As a petrodollar economy, Nigeria has been battling with dollar inflows after an oil price war between Saudi Arabia and Russia, the world’s largest producers of the commodities, alongside a fall in crude oil demand that was occasioned by the pandemic, wiped out more than half of its revenue.
Brent crude, at the time, bottomed to as low as $19 a barrel, about less than twice the amount in which Nigeria fixed in its budget.
Nigeria’s current account deficit stood at $4.8 billion at the end of March 2020 as the country continues to import more than its exports. The CBN’s FX reserve at $35 billion would only cater for an import cover of $5 months.
To reduce the impact of falling petrodollars on the reserve, the Central Bank embarked on rationing dollars sales in the FX market to buy some time for the naira from against the dollar.

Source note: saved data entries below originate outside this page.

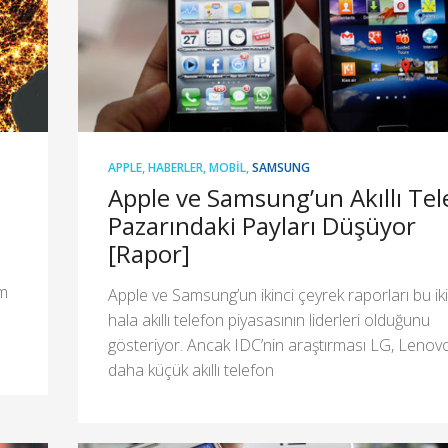
APPLE
,
HABERLER
,
MOBIL
,
SAMSUNG
ı
Apple ve Samsung’un Akıllı Tel
Pazarındaki Payları Düşüyor
[Rapor]
ım
Apple ve Samsung’un ikinci çeyrek raporları bu iki
hala akıllı telefon piyasasının liderleri olduğunu
gösteriyor. Ancak IDC’nin araştırması LG, Lenovo
daha küçük akıllı telefon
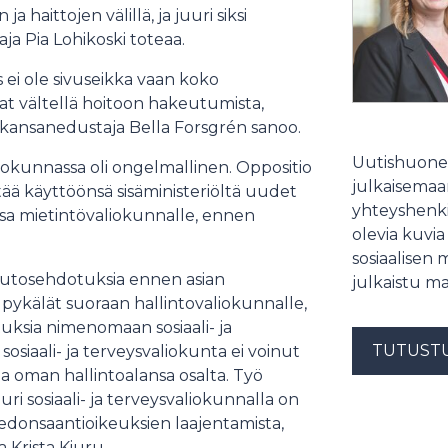
ja haittojen välillä, ja juuri siksi
ja Pia Lohikoski toteaa.
 ei ole sivuseikka vaan koko
vat vältellä hoitoon hakeutumista,
 kansanedustaja Bella Forsgrén sanoo.
Uutishuonee
okunnassa oli ongelmallinen. Oppositio
julkaisemaam
tää käyttöönsä sisäministeriöltä uudet
yhteyshenki
ssa mietintövaliokunnalle, ennen
olevia kuvia
sosiaalisen 
uutosehdotuksia ennen asian
julkaistu ma
t pykälät suoraan hallintovaliokunnalle,
uksia nimenomaan sosiaali- ja
TUTUST
osiaali- ja terveysvaliokunta ei voinut
aa oman hallintoalansa osalta. Työ
uuri sosiaali- ja terveysvaliokunnalla on
iedonsaantioikeuksien laajentamista,
 Krista Kiuru.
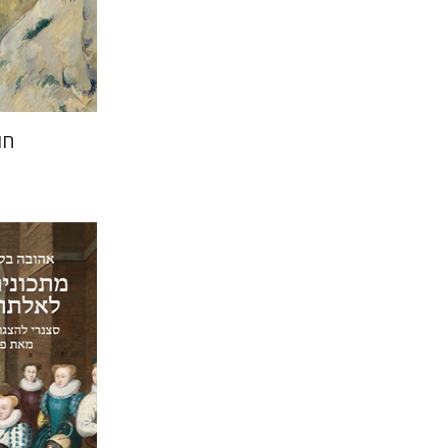
חו
אהובה בלק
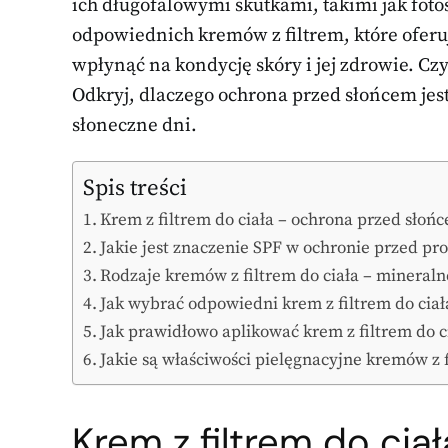
ich długofalowymi skutkami, takimi jak fot
odpowiednich kremów z filtrem, które ofer
wpłynąć na kondycję skóry i jej zdrowie. Czy
Odkryj, dlaczego ochrona przed słońcem jest
słoneczne dni.
Spis treści
Krem z filtrem do ciała – ochrona przed słońc
Jakie jest znaczenie SPF w ochronie przed 
Rodzaje kremów z filtrem do ciała – mineraln
Jak wybrać odpowiedni krem z filtrem do ciał
Jak prawidłowo aplikować krem z filtrem do c
Jakie są właściwości pielęgnacyjne kremów z f
Krem z filtrem
do ciał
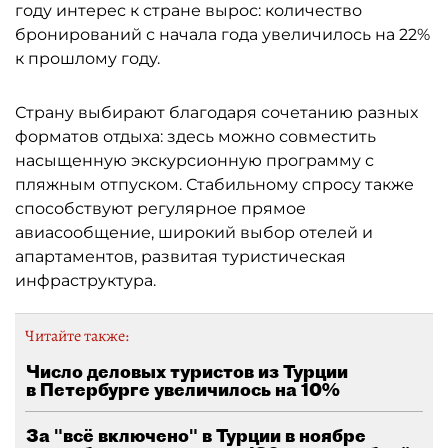
году интерес к стране вырос: количество
бронирований с начала года увеличилось на 22%
к прошлому году.
Страну выбирают благодаря сочетанию разных
форматов отдыха: здесь можно совместить
насыщенную экскурсионную программу с
пляжным отпуском. Стабильному спросу также
способствуют регулярное прямое
авиасообщение, широкий выбор отелей и
апартаментов, развитая туристическая
инфраструктура.
Читайте также:
Число деловых туристов из Турции
в Петербурге увеличилось на 10%
За "всё включено" в Турции в ноябре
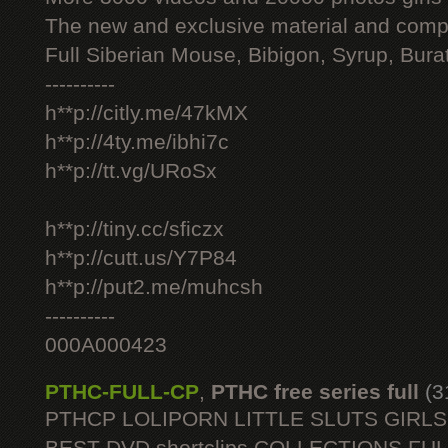
The new and exclusive material and compl
Full Siberian Mouse, Bibigon, Syrup, Bura
----------
h**p://citly.me/47kMX
h**p://4ty.me/ibhi7c
h**p://tt.vg/URoSx
h**p://tiny.cc/sficzx
h**p://cutt.us/Y7P84
h**p://put2.me/muhcsh
----------
000A000423
PTHC-FULL-CP
,
PTHC free series full
(3
PTHCP LOLIPORN LITTLE SLUTS GIRL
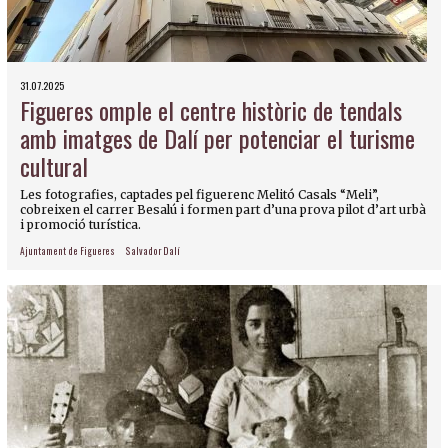
31.07.2025
Figueres omple el centre històric de tendals
amb imatges de Dalí per potenciar el turisme
cultural
Les fotografies, captades pel figuerenc Melitó Casals “Meli”,
cobreixen el carrer Besalú i formen part d’una prova pilot d’art urbà
i promoció turística.
Ajuntament de Figueres
Salvador Dalí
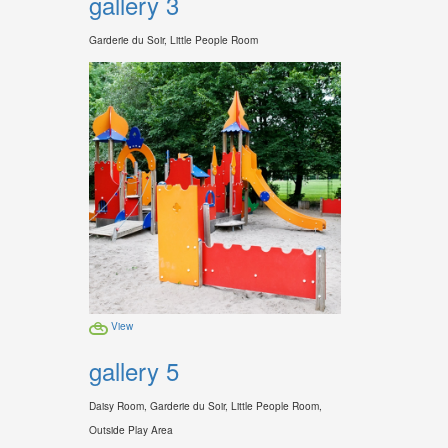
gallery 3
Garderie du Soir, Little People Room
View
gallery 5
Daisy Room, Garderie du Soir, Little People Room,
Outside Play Area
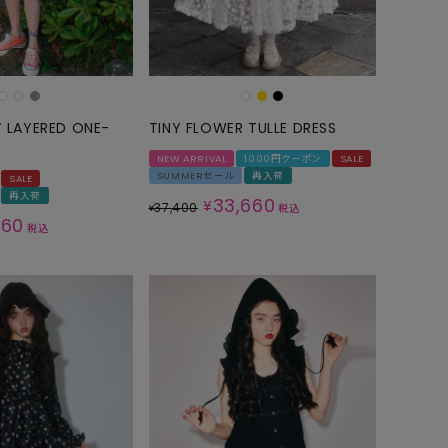
 LAYERED ONE-
TINY FLOWER TULLE DRESS
NEW ARRIVAL
1000円クーポン
SALE
SUMMERセール
再入荷
SALE
再入荷
33,660
¥
37,400
¥
税込
860
税込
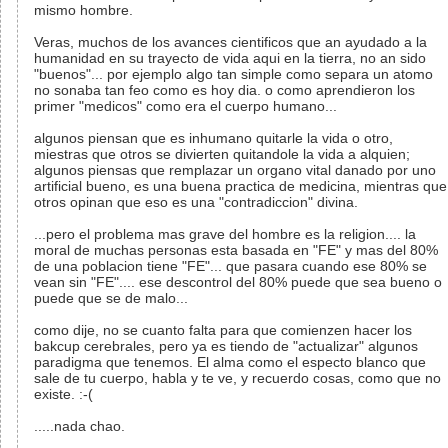
mismo hombre.
Veras, muchos de los avances cientificos que an ayudado a la
humanidad en su trayecto de vida aqui en la tierra, no an sido
"buenos"... por ejemplo algo tan simple como separa un atomo
no sonaba tan feo como es hoy dia. o como aprendieron los
primer "medicos" como era el cuerpo humano...
algunos piensan que es inhumano quitarle la vida o otro,
miestras que otros se divierten quitandole la vida a alquien;
algunos piensas que remplazar un organo vital danado por uno
artificial bueno, es una buena practica de medicina, mientras que
otros opinan que eso es una "contradiccion" divina.
...pero el problema mas grave del hombre es la religion.... la
moral de muchas personas esta basada en "FE" y mas del 80%
de una poblacion tiene "FE"... que pasara cuando ese 80% se
vean sin "FE".... ese descontrol del 80% puede que sea bueno o
puede que se de malo...
como dije, no se cuanto falta para que comienzen hacer los
bakcup cerebrales, pero ya es tiendo de "actualizar" algunos
paradigma que tenemos. El alma como el especto blanco que
sale de tu cuerpo, habla y te ve, y recuerdo cosas, como que no
existe. :-(
.....nada chao.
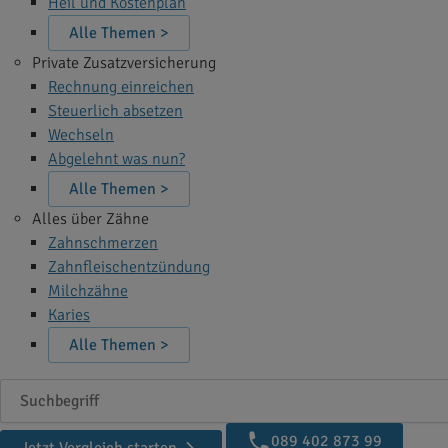
Heil und Kostenplan
Alle Themen >
Private Zusatzversicherung
Rechnung einreichen
Steuerlich absetzen
Wechseln
Abgelehnt was nun?
Alle Themen >
Alles über Zähne
Zahnschmerzen
Zahnfleischentzündung
Milchzähne
Karies
Alle Themen >
Suchbegriff
089 402 873 99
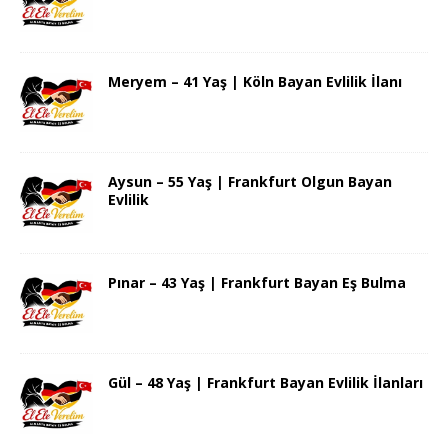
Meryem – 41 Yaş | Köln Bayan Evlilik İlanı
Aysun – 55 Yaş | Frankfurt Olgun Bayan
Evlilik
Pınar – 43 Yaş | Frankfurt Bayan Eş Bulma
Gül – 48 Yaş | Frankfurt Bayan Evlilik İlanları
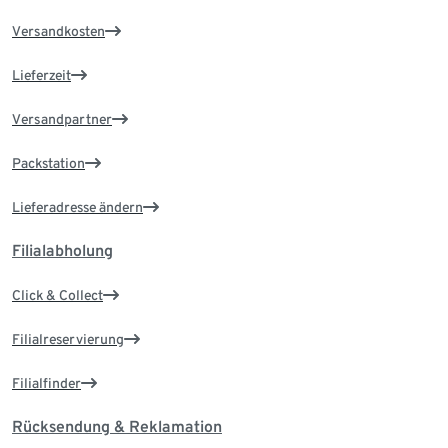
Versandkosten
Lieferzeit
Versandpartner
Packstation
Lieferadresse ändern
Filialabholung
Click & Collect
Filialreservierung
Filialfinder
Rücksendung & Reklamation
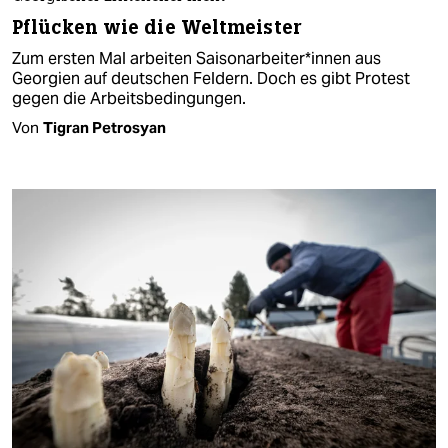
Pflücken wie die Weltmeister
Zum ersten Mal arbeiten Sai­son­ar­bei­te­r*in­nen aus
Georgien auf deutschen Feldern. Doch es gibt Protest
gegen die Arbeitsbedingungen.
Von
Tigran Petrosyan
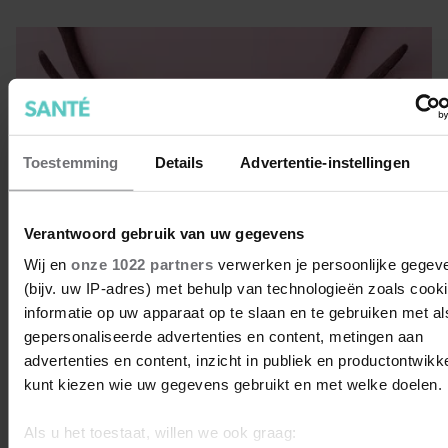
Toestemming
Details
Advertentie-instellingen
Verantwoord gebruik van uw gegevens
Wij en
onze 1022 partners
verwerken je persoonlijke gegev
(bijv. uw IP-adres) met behulp van technologieën zoals cook
informatie op uw apparaat op te slaan en te gebruiken met al
gepersonaliseerde advertenties en content, metingen aan
Fijne feestdagen
advertenties en content, inzicht in publiek en productontwikk
kunt kiezen wie uw gegevens gebruikt en met welke doelen.
We wensen je fijne feestdagen! Liefs, de redactie van
Santé
Als u het toestaat, willen we ook graag:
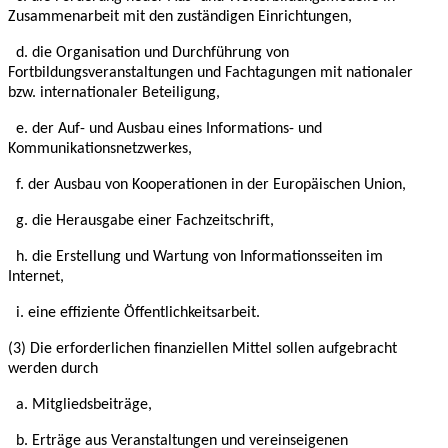
Zusammenarbeit mit den
zuständigen Einrichtungen,
d. die Organisation und Durchführung von
Fortbildungsveranstaltungen und Fachtagungen
mit nationaler
bzw. internationaler Beteiligung,
e. der Auf- und Ausbau eines Informations- und
Kommunikationsnetzwerkes,
f. der Ausbau von Kooperationen in der Europäischen Union,
g. die Herausgabe einer Fachzeitschrift,
h. die Erstellung und Wartung von Informationsseiten im
Internet,
i. eine effiziente Öffentlichkeitsarbeit.
(3) Die erforderlichen finanziellen Mittel sollen aufgebracht
werden durch
a. Mitgliedsbeiträge,
b. Erträge aus Veranstaltungen und vereinseigenen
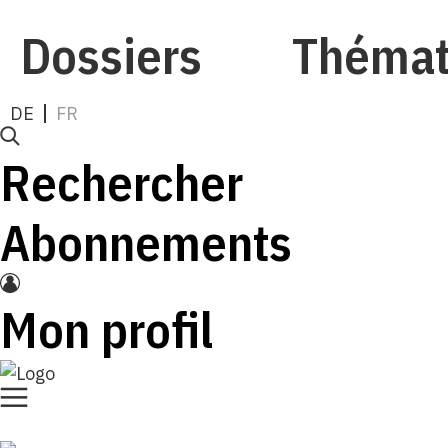
Dossiers
Thémat
DE
FR
Rechercher
Abonnements
Mon profil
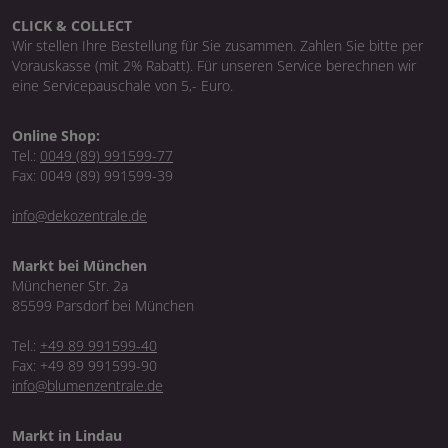
CLICK & COLLECT
Wir stellen Ihre Bestellung für Sie zusammen. Zahlen Sie bitte per
Vorauskasse (mit 2% Rabatt). Für unseren Service berechnen wir
eine Servicepauschale von 5,- Euro.
Online Shop:
Tel.:
0049 (89) 991599-77
Fax: 0049 (89) 991599-39
info@dekozentrale.de
Markt bei München
Münchener Str. 2a
85599 Parsdorf bei München
Tel.:
+49 89 991599-40
Fax: +49 89 991599-90
info@blumenzentrale.de
Markt in Lindau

Some $5 billion FX backlogs are left unmet, as manufactures who wish to import raw inputs are unable to find dollars.
Analysts, who spoke to BusinessDay, said but for the CBN’s model of hoarding dollars, the negative net flows seen in the period could have worsened.
For Ologunro, the negative trend in net flows is expected to continue all through the year. “We expect both the current and capital account to still be pressured thereby resulting in negative net flows”.